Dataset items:
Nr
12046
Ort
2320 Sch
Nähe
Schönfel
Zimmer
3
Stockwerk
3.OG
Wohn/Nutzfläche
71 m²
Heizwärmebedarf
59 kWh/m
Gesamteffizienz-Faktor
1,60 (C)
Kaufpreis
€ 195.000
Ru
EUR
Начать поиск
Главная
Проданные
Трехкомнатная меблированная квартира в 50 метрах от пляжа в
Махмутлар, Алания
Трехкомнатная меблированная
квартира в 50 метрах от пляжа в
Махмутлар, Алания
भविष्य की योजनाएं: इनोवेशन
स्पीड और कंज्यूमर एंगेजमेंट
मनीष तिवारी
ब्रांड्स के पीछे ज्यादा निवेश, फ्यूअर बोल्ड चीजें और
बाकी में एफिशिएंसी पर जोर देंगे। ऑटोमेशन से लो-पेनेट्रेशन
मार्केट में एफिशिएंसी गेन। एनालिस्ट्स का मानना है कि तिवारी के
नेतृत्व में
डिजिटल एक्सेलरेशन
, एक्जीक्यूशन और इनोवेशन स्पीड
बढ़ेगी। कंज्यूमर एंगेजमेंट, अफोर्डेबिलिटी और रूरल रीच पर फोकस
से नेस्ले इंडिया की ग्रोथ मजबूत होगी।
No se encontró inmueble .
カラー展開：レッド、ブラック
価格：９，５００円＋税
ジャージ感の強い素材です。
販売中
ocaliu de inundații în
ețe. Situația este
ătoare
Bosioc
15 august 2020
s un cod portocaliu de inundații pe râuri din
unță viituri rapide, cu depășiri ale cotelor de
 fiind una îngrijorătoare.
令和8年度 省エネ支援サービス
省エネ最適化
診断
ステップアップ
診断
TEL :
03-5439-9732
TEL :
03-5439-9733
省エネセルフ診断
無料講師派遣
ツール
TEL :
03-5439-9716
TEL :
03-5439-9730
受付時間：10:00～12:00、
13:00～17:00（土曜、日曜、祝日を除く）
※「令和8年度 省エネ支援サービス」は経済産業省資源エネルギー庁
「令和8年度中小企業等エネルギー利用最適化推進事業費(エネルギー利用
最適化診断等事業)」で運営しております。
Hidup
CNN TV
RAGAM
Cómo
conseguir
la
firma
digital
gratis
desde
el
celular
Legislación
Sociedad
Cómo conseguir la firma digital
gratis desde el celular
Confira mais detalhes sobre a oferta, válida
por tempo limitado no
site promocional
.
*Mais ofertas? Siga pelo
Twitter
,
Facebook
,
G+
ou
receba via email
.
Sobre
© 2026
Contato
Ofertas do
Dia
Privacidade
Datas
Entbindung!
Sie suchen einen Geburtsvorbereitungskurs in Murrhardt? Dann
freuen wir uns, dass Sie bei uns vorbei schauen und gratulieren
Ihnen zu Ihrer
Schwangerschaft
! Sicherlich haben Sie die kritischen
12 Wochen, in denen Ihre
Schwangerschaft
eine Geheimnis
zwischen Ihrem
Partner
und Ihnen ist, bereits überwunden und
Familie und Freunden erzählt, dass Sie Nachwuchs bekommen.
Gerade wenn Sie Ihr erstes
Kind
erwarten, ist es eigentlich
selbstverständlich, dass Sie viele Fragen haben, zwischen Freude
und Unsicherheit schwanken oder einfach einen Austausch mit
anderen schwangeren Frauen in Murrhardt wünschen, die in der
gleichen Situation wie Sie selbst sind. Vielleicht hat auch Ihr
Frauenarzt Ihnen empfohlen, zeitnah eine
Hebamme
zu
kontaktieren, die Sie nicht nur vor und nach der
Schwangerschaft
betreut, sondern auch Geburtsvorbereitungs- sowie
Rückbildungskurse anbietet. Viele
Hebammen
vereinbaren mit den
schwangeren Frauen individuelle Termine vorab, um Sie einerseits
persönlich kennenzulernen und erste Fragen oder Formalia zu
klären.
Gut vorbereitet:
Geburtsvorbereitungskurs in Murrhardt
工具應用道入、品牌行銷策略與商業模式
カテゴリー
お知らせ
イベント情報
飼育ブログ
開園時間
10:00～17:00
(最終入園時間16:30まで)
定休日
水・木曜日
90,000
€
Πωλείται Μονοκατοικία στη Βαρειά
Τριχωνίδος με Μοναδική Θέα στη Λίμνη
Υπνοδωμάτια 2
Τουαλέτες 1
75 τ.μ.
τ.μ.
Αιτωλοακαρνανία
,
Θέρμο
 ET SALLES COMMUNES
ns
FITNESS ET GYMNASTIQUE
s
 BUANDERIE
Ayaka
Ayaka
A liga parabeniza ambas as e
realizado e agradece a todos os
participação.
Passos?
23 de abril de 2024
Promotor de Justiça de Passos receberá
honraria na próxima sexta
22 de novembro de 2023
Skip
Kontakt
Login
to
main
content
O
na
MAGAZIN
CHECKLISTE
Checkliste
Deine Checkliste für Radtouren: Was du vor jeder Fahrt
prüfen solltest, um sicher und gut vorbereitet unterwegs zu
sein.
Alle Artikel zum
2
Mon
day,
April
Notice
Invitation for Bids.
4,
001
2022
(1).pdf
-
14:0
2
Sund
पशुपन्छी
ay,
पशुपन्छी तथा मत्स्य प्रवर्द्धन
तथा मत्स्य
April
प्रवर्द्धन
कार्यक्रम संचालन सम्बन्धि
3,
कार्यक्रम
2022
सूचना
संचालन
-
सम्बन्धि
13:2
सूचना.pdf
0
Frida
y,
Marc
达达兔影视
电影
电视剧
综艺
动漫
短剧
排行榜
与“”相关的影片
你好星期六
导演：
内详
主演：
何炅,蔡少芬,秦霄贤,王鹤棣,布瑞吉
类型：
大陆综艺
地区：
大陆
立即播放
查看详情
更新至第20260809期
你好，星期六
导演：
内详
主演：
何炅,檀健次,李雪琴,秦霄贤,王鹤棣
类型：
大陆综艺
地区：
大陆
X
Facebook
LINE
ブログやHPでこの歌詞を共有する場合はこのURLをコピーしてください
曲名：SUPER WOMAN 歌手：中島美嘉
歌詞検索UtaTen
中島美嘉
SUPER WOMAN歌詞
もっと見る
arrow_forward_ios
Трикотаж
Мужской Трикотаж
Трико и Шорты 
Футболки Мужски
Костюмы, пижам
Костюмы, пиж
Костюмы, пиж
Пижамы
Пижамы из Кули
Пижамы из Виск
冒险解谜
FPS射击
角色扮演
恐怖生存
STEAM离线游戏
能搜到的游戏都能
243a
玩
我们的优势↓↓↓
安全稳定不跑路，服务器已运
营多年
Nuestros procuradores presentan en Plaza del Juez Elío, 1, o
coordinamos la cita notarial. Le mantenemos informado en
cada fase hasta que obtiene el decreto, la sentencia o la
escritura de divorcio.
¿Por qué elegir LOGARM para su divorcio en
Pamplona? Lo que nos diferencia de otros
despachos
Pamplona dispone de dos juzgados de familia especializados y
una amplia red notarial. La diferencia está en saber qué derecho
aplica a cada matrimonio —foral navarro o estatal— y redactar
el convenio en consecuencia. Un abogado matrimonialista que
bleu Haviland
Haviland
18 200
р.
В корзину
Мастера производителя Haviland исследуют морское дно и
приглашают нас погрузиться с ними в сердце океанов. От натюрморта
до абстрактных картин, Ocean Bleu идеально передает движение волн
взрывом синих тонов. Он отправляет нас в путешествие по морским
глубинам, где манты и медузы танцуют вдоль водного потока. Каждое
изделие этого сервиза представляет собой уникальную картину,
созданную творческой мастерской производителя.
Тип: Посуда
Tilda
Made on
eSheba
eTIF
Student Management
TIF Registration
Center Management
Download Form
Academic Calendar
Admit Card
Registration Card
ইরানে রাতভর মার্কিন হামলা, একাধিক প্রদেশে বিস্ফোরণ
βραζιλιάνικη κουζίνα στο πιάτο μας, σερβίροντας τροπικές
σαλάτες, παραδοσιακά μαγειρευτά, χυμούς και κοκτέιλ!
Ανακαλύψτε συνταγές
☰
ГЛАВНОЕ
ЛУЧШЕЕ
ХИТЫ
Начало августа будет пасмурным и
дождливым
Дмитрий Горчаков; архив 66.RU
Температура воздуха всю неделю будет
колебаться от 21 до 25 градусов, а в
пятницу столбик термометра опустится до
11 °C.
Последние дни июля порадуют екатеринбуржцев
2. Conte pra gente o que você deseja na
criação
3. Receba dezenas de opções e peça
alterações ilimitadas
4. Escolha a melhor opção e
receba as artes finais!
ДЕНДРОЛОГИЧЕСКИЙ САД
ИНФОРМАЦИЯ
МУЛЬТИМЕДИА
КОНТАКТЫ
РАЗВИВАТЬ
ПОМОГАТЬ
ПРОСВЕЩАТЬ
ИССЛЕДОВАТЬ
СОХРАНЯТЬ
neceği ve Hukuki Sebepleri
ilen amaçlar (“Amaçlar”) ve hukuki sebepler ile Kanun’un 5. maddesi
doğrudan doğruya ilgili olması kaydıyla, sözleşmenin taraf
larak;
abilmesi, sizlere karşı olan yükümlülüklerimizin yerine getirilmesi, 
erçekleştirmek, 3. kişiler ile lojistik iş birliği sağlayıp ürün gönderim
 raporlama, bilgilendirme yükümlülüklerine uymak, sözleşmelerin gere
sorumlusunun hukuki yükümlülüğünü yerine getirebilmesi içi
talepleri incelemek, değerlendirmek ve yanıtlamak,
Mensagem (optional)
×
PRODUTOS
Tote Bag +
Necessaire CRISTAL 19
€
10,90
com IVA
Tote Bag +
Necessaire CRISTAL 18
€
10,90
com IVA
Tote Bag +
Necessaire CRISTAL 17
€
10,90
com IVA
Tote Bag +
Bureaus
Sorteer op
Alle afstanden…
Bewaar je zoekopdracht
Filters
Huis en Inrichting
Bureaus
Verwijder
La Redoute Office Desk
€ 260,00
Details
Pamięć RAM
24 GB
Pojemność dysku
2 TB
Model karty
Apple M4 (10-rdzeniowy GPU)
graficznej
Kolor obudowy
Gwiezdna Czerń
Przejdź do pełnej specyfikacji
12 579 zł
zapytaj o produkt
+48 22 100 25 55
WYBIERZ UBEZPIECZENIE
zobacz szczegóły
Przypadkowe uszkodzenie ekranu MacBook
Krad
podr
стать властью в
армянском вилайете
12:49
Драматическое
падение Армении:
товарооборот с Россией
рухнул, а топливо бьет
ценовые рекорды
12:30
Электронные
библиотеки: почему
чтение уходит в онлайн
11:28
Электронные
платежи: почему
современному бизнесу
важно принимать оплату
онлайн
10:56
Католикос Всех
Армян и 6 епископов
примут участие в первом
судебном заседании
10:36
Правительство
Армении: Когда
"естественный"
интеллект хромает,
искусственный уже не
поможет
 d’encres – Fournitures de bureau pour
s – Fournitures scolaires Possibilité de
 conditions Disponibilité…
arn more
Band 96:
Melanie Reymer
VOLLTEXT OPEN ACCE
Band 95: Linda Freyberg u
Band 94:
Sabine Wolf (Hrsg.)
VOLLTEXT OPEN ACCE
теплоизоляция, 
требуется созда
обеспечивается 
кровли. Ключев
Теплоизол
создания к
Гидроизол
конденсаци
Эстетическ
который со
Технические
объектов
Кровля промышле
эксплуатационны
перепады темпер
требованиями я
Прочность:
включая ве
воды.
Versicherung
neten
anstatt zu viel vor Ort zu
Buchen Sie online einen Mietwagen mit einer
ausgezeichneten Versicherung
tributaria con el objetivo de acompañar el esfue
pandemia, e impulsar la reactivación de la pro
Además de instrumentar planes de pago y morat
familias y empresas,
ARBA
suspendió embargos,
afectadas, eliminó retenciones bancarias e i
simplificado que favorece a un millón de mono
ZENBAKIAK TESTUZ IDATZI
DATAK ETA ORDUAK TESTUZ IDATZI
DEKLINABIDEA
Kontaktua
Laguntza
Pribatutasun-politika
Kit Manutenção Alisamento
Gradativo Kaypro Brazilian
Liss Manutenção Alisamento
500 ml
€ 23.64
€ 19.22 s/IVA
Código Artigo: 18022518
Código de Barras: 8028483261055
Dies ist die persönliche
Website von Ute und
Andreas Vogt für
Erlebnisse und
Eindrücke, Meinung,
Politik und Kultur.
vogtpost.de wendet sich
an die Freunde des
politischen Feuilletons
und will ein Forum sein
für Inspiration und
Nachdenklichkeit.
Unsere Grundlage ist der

Goal of the exercise: From the opening line of the data above, please print each line as written up to and including the line that contains "से नेस्ले इंडिया की ग्रोथ मजबूत होगी।", and nothing more.

Exercise result:
Nr
12046
Ort
2320 Sch
Nähe
Schönfel
Zimmer
3
Stockwerk
3.OG
Wohn/Nutzfläche
71 m²
Heizwärmebedarf
59 kWh/m
Gesamteffizienz-Faktor
1,60 (C)
Kaufpreis
€ 195.000
Ru
EUR
Начать поиск
Главная
Проданные
Трехкомнатная меблированная квартира в 50 метрах от пляжа в
Махмутлар, Алания
Трехкомнатная меблированная
квартира в 50 метрах от пляжа в
Махмутлар, Алания
भविष्य की योजनाएं: इनोवेशन
स्पीड और कंज्यूमर एंगेजमेंट
मनीष तिवारी
ब्रांड्स के पीछे ज्यादा निवेश, फ्यूअर बोल्ड चीजें और
बाकी में एफिशिएंसी पर जोर देंगे। ऑटोमेशन से लो-पेनेट्रेशन
मार्केट में एफिशिएंसी गेन। एनालिस्ट्स का मानना है कि तिवारी के
नेतृत्व में
डिजिटल एक्सेलरेशन
, एक्जीक्यूशन और इनोवेशन स्पीड
बढ़ेगी। कंज्यूमर एंगेजमेंट, अफोर्डेबिलिटी और रूरल रीच पर फोकस
से नेस्ले इंडिया की ग्रोथ मजबूत होगी।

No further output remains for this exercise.